Provided material below:

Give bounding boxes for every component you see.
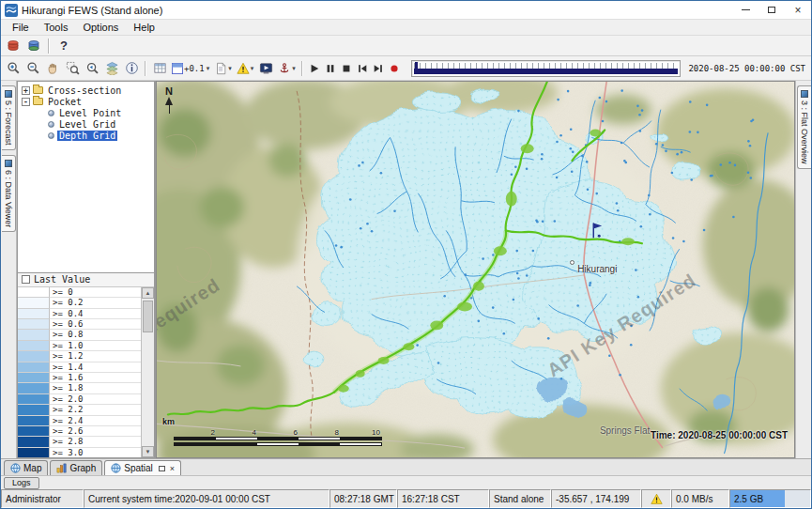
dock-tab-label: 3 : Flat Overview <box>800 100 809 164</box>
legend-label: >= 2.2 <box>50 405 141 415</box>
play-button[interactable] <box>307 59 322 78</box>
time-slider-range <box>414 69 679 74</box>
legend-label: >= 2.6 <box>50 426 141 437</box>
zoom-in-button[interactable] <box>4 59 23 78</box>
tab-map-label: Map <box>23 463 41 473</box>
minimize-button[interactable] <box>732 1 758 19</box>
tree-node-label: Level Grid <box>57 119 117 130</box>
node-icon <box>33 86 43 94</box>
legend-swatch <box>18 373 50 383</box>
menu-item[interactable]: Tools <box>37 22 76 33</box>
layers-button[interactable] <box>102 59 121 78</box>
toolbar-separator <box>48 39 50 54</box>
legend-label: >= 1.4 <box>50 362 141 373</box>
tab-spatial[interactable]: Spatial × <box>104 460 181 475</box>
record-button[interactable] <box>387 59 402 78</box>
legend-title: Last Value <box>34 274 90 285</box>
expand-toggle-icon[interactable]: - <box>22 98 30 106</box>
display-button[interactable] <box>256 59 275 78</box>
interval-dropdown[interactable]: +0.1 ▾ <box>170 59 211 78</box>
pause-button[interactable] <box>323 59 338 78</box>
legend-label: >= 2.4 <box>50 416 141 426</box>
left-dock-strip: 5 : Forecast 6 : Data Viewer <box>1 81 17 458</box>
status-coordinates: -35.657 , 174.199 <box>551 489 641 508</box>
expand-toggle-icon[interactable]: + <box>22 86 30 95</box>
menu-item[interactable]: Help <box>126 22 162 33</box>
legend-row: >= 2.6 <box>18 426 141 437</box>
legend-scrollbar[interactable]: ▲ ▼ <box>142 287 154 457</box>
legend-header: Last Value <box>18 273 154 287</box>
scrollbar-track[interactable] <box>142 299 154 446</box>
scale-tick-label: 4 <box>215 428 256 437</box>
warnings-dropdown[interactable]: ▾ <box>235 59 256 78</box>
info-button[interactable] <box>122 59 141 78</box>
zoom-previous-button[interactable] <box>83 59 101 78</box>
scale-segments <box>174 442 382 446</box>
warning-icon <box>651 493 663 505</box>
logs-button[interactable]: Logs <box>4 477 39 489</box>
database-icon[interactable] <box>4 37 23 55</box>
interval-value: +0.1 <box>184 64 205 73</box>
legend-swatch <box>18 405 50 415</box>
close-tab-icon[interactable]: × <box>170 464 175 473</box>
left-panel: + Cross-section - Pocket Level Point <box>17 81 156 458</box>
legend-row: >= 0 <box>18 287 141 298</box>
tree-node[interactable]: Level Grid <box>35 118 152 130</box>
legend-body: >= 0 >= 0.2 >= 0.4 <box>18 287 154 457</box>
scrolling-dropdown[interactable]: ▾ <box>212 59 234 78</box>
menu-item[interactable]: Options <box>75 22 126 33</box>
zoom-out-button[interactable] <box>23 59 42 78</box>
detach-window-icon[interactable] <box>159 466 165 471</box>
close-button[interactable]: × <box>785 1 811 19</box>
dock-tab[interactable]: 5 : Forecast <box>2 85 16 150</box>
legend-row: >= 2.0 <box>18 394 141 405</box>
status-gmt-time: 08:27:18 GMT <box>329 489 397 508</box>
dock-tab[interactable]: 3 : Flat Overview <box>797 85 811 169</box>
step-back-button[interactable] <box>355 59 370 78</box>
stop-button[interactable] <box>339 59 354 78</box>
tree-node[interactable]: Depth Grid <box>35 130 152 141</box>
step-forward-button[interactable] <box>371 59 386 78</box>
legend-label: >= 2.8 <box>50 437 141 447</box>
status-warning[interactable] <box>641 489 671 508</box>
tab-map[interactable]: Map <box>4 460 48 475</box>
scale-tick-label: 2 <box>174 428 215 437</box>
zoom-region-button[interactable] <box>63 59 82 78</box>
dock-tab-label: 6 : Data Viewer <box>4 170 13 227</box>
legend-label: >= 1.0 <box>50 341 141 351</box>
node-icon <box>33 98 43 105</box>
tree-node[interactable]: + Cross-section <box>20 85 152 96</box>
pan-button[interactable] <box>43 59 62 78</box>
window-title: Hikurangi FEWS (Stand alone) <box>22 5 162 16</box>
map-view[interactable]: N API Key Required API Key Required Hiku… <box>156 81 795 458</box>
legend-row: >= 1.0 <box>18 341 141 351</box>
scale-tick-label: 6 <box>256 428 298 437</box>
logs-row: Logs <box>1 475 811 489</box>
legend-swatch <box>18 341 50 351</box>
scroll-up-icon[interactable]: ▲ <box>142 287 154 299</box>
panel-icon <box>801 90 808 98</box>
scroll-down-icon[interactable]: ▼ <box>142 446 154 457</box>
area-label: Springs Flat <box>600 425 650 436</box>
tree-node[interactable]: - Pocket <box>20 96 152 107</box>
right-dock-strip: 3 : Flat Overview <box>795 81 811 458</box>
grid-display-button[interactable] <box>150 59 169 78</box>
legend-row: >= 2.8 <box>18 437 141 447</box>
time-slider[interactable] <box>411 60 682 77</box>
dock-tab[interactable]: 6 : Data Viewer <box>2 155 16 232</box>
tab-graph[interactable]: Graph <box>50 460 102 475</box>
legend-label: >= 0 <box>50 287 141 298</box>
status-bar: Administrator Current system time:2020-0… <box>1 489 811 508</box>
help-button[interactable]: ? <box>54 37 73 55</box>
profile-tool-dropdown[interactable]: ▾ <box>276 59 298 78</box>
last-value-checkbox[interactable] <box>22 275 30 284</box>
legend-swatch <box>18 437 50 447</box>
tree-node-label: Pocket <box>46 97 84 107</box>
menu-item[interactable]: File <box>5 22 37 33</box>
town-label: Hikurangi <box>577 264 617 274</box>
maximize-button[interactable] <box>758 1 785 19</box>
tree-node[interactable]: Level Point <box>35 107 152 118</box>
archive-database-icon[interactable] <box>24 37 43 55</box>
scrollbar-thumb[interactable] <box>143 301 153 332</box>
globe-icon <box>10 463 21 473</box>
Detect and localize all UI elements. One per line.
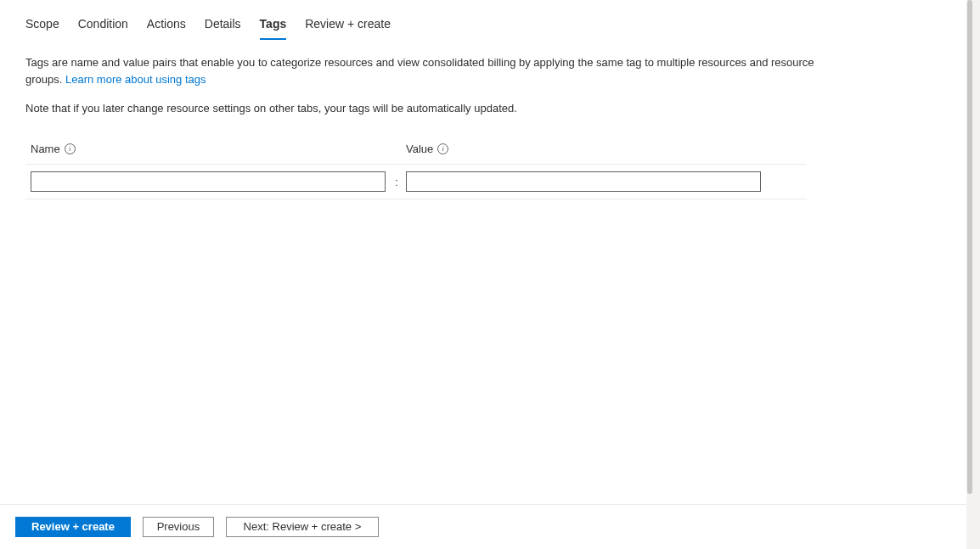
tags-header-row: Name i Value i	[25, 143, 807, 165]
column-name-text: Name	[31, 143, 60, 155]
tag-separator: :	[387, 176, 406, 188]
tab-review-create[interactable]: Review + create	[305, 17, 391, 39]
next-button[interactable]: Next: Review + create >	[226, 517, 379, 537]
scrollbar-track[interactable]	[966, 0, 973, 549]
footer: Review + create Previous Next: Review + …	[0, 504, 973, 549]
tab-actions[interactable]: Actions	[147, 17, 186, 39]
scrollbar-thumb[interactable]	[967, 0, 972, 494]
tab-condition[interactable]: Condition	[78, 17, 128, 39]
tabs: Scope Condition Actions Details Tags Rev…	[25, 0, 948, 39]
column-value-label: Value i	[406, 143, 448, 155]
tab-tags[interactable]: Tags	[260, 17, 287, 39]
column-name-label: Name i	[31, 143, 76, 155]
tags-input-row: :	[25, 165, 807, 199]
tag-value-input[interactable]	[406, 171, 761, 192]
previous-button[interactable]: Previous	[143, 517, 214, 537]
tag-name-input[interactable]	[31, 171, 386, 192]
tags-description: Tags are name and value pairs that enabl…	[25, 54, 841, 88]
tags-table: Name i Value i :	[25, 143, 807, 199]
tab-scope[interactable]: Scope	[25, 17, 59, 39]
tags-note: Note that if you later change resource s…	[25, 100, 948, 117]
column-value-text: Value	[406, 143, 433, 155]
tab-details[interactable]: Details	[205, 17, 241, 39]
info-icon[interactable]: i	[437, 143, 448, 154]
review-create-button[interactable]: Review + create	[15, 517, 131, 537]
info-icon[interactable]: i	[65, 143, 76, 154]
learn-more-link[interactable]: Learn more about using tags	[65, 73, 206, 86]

End of Provided material.

=== Problem details ===
Check the records above and copy each line that has the string "section".

=== Exercise answer ===
left-panel: + Cross-section - Pocket Level Point <box>17 81 156 458</box>
tree-node[interactable]: + Cross-section <box>20 85 152 96</box>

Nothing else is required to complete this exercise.